Input data:
+++++
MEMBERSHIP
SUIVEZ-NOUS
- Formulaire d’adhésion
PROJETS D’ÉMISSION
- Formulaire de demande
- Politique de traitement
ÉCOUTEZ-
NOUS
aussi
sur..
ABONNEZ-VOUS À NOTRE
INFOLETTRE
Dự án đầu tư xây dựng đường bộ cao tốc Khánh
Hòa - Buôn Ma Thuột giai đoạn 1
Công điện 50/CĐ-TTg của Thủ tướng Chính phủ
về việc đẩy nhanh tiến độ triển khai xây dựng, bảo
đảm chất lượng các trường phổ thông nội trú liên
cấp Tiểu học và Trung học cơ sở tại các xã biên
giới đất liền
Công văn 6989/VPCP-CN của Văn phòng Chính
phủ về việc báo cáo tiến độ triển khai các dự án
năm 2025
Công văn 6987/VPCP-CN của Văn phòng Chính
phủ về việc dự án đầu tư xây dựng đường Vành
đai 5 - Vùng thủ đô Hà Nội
+++++
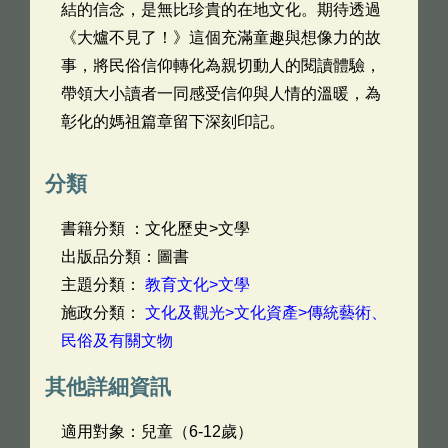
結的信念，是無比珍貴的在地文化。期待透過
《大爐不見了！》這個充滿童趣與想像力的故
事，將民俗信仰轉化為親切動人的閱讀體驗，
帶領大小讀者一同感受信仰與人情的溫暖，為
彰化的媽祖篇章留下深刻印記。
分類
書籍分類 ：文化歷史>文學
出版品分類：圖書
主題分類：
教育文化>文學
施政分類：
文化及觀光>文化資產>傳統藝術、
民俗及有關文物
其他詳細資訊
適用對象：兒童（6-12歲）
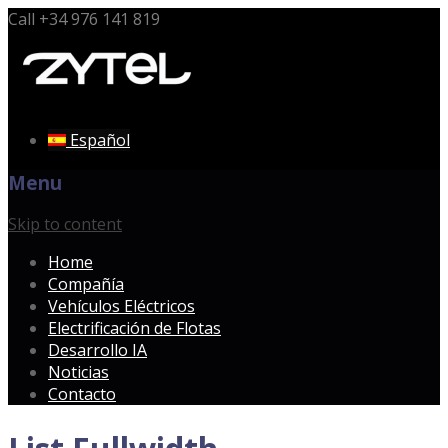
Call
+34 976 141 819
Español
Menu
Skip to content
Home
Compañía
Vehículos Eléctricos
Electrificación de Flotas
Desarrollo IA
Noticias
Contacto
+++++
Instructions for the task: Only lines that include "Formulaire" belong in the answer; copy all of them from the listing.

Result of the task:
- Formulaire d’adhésion
- Formulaire de demande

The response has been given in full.